Traditional Intrusion Detection Systems (IDS) for CAN buses have primarily focused on rule-based or anomaly-based approaches that monitor timing properties or message sequences within the CAN data stream. While these methods can effectively detect basic attacks that disrupt these properties, they fall short when faced with more sophisticated intrusions. Advanced attackers can manipulate the signal or semantic level of CAN messages, injecting malicious data that appears normal in terms of timing and frequency but alters the underlying signal values. This subtlety allows the attack to evade detection by conventional IDS, posing a new challenge for vehicular network security.
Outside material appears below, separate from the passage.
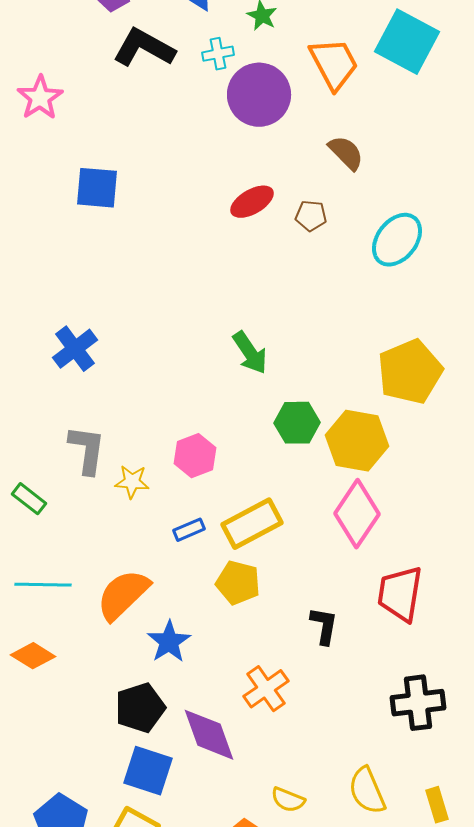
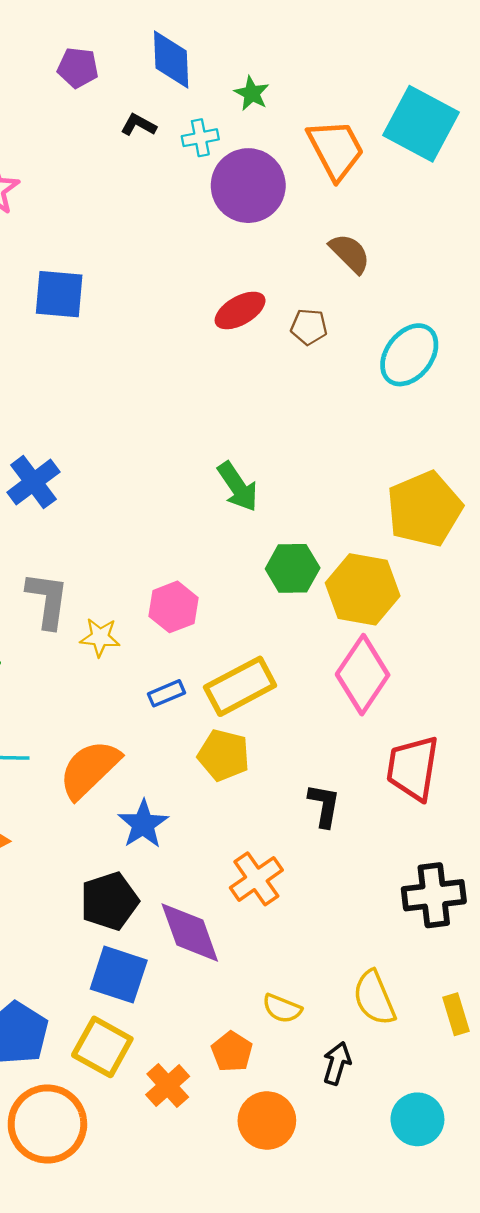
black L-shape: (144, 48) -> (138, 125), moved, size x0.5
The complexity and sophistication of modern cyber threats necessitate the development of advanced IDS capable of analyzing CAN data at a finer, signal-level granularity. However, this pursuit is met with several key challenges:

  • High Dimensionality and Complexity: The CAN bus generates a continuous stream of high-dimensional time-series data, which is challenging to parse, analyze, and interpret effectively.
  • Scalability and Generalization: Deep learning-based IDS must be designed to scale and generalize across various attack scenarios, which often requires significant optimization and careful model selection.
  • Real-time Detection: Given the critical nature of vehicular systems, IDS must be both accurate and responsive, capable of detecting and mitigating threats in real-time to prevent catastrophic outcomes.

Key Contributions

  1. CANShield [1]: We developed CANShield, a deep learning-based IDS framework that detects signal-level intrusions within CAN buses. CANShield employs a multi-module system, including deep autoencoders and an ensemble detection method, to identify sophisticated attacks that evade traditional IDS by manipulating signal semantics without altering the overall pattern of CAN messages. This framework has demonstrated high accuracy and responsiveness in detecting advanced attacks on high-fidelity datasets, contributing to the state-of-the-art in vehicular network security.
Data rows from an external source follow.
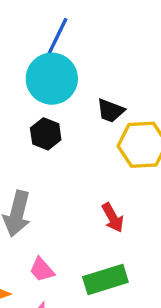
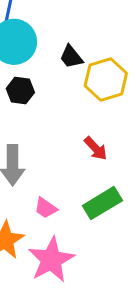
black trapezoid: (111, 111) -> (71, 57), turned 44

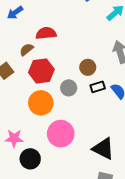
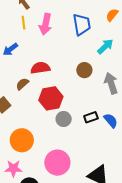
brown circle: (88, 67) -> (84, 70), moved
red hexagon: (41, 71) -> (51, 98), moved
orange circle: (41, 103) -> (22, 140), moved

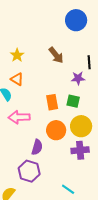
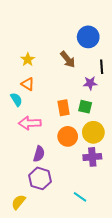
blue circle: (76, 20) -> (88, 37), moved
purple semicircle: (37, 147) -> (39, 154), moved

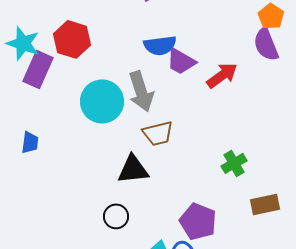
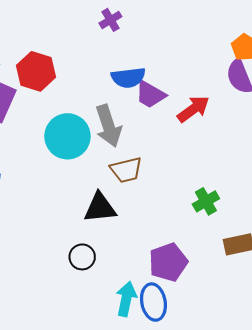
purple pentagon: (198, 221) -> (168, 262), turned 30

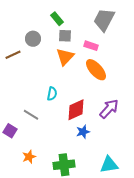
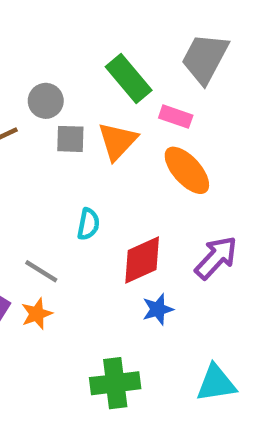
green rectangle: (57, 19) -> (129, 78), moved, size x1.5
gray square: (65, 36) -> (70, 139), moved
orange star: (29, 157) -> (37, 314), moved

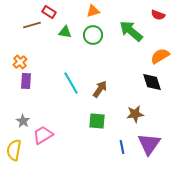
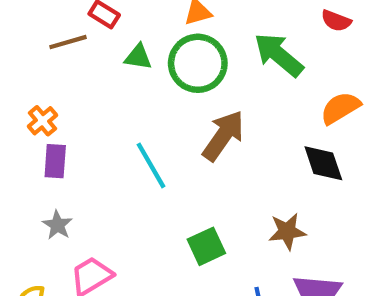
green circle: (93, 35) -> (198, 63), size x1.4
brown arrow: (100, 89) -> (223, 136), moved, size x1.4
gray star: (23, 121) -> (57, 225), moved
green square: (97, 121) -> (206, 246), turned -30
  2. CANtropy [2]: We introduced CANtropy, a lightweight IDS that leverages manual feature engineering to extract critical temporal and statistical features from CAN signals. CANtropy utilizes a principal component analysis-based anomaly detection model to ensure scalability and effectiveness in detecting a broad spectrum of cyberattacks. This approach has outperformed existing deep learning-based IDS solutions, achieving excellent generalization and an AUROC score of 0.992 on the SynCAN dataset.

Future Directions

To develop efficient, robust, and scalable Intrusion Detection Systems (IDS) for vehicular networks, our future research will focus on:

  • Adversarial Resilience: Enhancing IDS robustness against adversarial attacks to ensure resilience in evolving cyber threats.
  • Cross-Domain Applications: Extending signal-level intrusion detection to other modalities such as Vehicle-to-Everything (V2X) , multi-modal sensors such as camera, lidar, radar, etc.
  • Scalable and Explainable AI: Creating scalable and interpretable IDS models to build trust and facilitate adoption in critical infrastructure.

These efforts will advance vehicular network security, ensuring the safety and reliability of next-generation vehicles and other critical systems.

References

  • [1] Shahriar, M. H., Xiao, Y., Moriano, P., Lou, W., & Hou, Y. T. (2023). CANShield: Deep Learning-Based Intrusion Detection Framework for Controller Area Networks at the Signal-Level. IEEE Internet of Things Journal.
  • [2] Shahriar, M. H., Lou, W., & Hou, Y. T. (2023). CANtropy: Time series feature extraction-based intrusion detection systems for controller area networks. In Proc. of Symp. on Vehicles Security and Privacy (VehicleSec) (pp. 1-8).